Each social landlord represented in the group will be joined by a resident from their respective housing stock to help share best practice and challenge existing approaches towards ensuring resident safety.

Housing Minister, Kit Malthouse MP said:

Everyone deserves a safe and decent place to call home.

As our Social Housing Green Paper and Implementation Plan set out, we are keen to pilot new and engaging options to ensure social housing residents are better informed on issues that matter most to them – none more so than their safety.

This new group will see social landlords and their residents come together to explore new ways to trial this that will help inform wider reforms as we look to rebalance the relationship between landlord and residents.

Group members will decide on and implement short-term pilots to be trialled over a 6-month period covering a wide range of approaches to keeping residents informed on the safety of their building.

Following the 6-month period, the panel will present its findings to the government which will be used to inform and develop future policy.

Further information

The membership of the Social Sector (Building Safety) Engagement Best Practice Group is the following:

The group will meet monthly for the next 6 months as a pilot.

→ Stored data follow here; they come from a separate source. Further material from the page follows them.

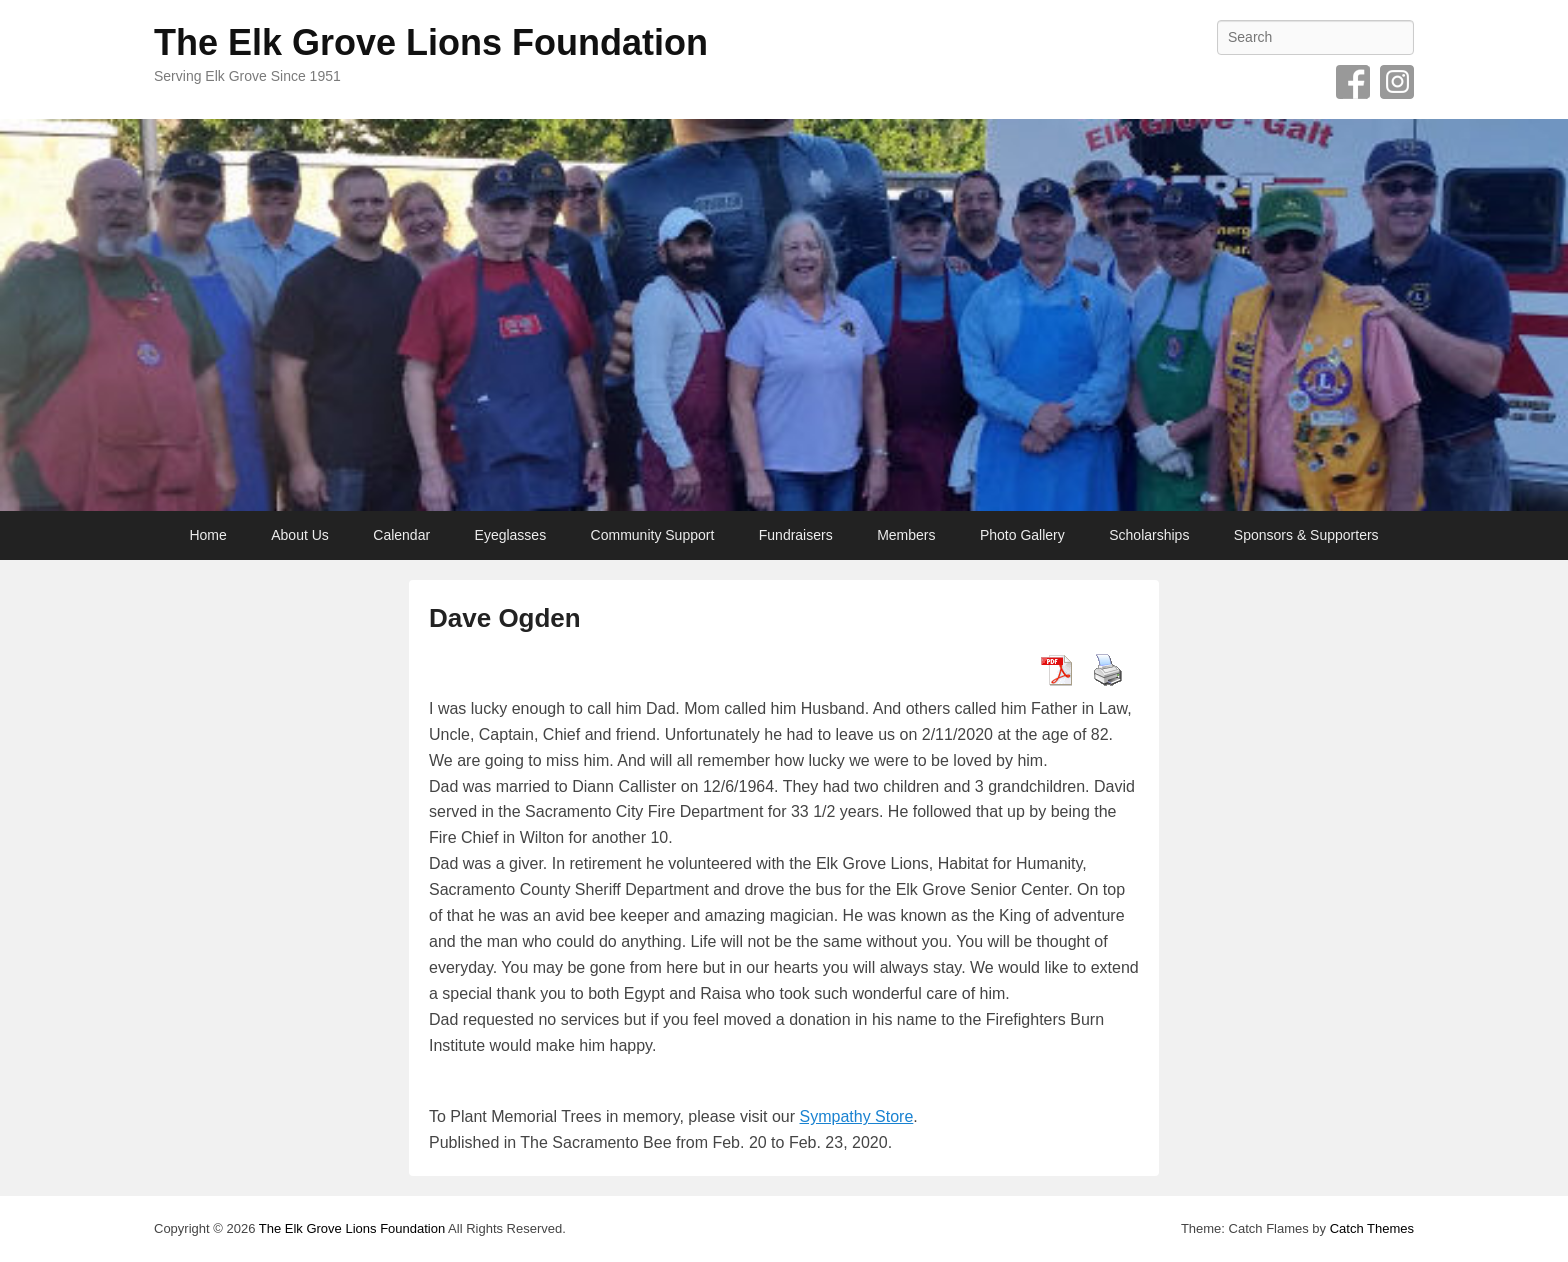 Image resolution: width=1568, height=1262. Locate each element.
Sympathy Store (857, 1116)
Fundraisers (796, 535)
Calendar (401, 535)
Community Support (653, 535)
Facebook (1353, 82)
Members (906, 535)
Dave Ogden (505, 618)
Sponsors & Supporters (1306, 535)
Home (207, 535)
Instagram (1397, 82)
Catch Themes (1372, 1228)
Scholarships (1149, 535)
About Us (300, 535)
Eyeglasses (511, 535)
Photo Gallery (1022, 535)
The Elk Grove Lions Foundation (431, 42) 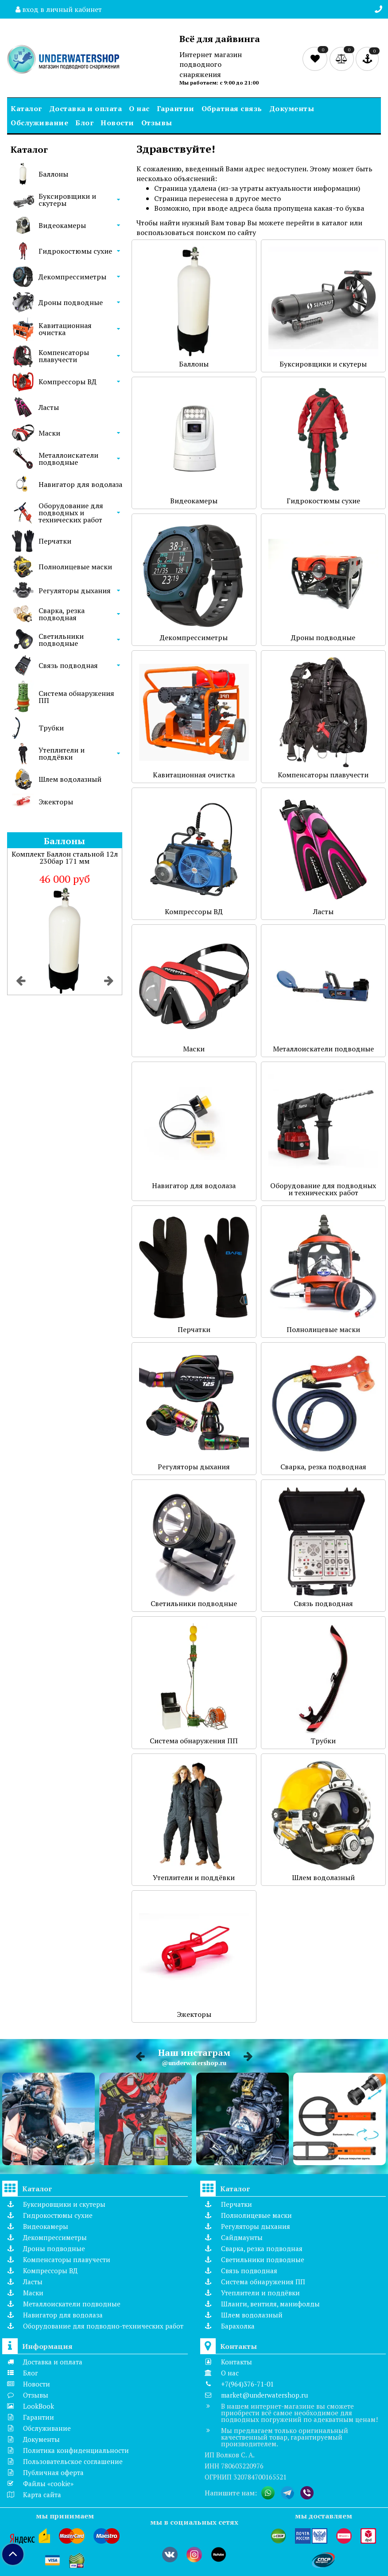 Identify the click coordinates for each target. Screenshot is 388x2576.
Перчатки (55, 541)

A decision on its future will then be taken accordingly.

Dame Judith Hackitt’s independent review of building regulations, published in May 2018, called for the government to test ways to engage effectively with residents and give them a much stronger voice in an improvement system of building safety.

Following this, the government committed to establishing a small group of social landlords to pilot innovative ways of communicating and engaging with residents on building safety issues in the Social Housing Green Paper, published in August 2018.

The government then reaffirmed this commitment in the Building a safer future implementation plan, setting out that the first meeting of the Best Practice Group would take place in the new year.

Victoria Elvidge is a board member of LEASE – the Leasehold Advisory Service and also chairs its remuneration committee.